Le missioni spaziali ormai assomigliano sempre di più ai reality televisivi: programmi che incollano al video milioni di persone affascinate non si sa bene da chi e da cosa. Del resto la parola «Marte» è sufficiente - da sola - a scatenare le più ardite fantasie cosmiche: dalla possibilità di trovare sul Pianeta Rosso tracce d’acqua (ma in questo caso più che di una scoperta, si tratterebbe di una conferma) all’ipotesi (al momento tutt’altro che realistica) di portare lassù un equipaggio umano.

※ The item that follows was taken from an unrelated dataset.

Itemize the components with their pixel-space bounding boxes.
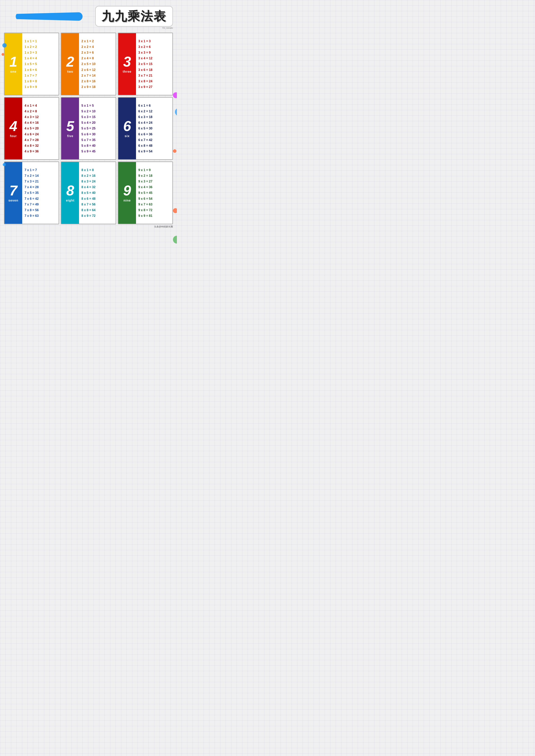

Intanto tra le cose che più stanno a cuore alla Nasa c’è quella di non perdere nemmeno un dollaro stanziato dall’amministrazione Bush. Così, dopo i problemi che hanno funestato lo Shuttle Discovey rientrato sulla Terra mercoledì scorso, ieri mattina per la Nasa è arrivato provvidenziale il lancio della sonda Mars Orbiter; il suo obiettivo sarà raccogliere nuovi dati sul Pianeta Rosso che verrà raggiunto dopo un viaggio di sei mesi.
La missione durerà quattro anni e sarà divisa in due parti: nel primo biennio verrà ultimata la mappatura del pianeta, con particolare attenzione alle calotte polari e con l'obiettivo di scegliere due nuovi siti per l'atterraggio di future missioni robotiche; il Phoenix Mars Scout (per il rilevamento di sostanze biochimiche) e il Mars Science Laboratory seguiranno infatti rispettivamente nel 2007 e nel 2009.
Nella seconda fase della missione la sonda orbitante servirà dunque da collegamento tra i due robot e la Terra, grazie alla sua speciale antenna che la pone in grado di trasmettere dati ad una velocità dieci volte superiore a quella delle sonde impiegate negli ultimi anni per le missioni marziane, e ancora in orbita attorno al Pianeta Rosso: il Global Surveyor e la Mars Odyssey della Nasa, e il Mars Express dell'Agenzia Spaziale Europea.
Ad ususfruire del Mars Orbiter, qualora dovessero ancora essere funzionanti, saranno anche le due sonde teleguidate Spirit e Opportunity, lanciate nel 2003 e ancora vive e vegete nonostante la loro vita operativa teorica non avrebbe dovuto superare i sei mesi. Il Mars Orbiter ospita anche Sharad (Shallow Radar Sounder), lo speciale radar costruito dall'Agenzia Spaziale Italiana in grado di esplorare il terreno marziano all’interno degli strati superficiali di roccia o ghiaccio.
È possibile infatti che sottoterra, dove pressione e temperatura sono maggiori, possano essere rimaste delle sacche di acqua in grado di aver conservato anche forme di vita elementari, e questo è il motivo dell'esplorazione radar sotterranea. Il progetto a lungo termine della Nasa, come delineato dalla Casa Bianca, è quello dell'esplorazione umana di Marte, con la possibilità di costruirvi una base permanente. Ma qui più che di scienza, sarebbe meglio parlare di fantascienza. «Quello che spaventa è la lunghezza del viaggio - osserva l’astronauta italiano Roberto Vittori -: i sei mesi del viaggio pongono limitazioni sulla possibilità di cominciare a programmare missioni di questo tipo. Ma è anche vero che sei mesi di permanenza in microgravità sulla Stazione Spaziale Internazionale hanno dimostrato che questo è un periodo che si riesce a gestire tranquillamente».
Il sogno di vedere la Terra da Marte potrebbe un giorno avverarsi.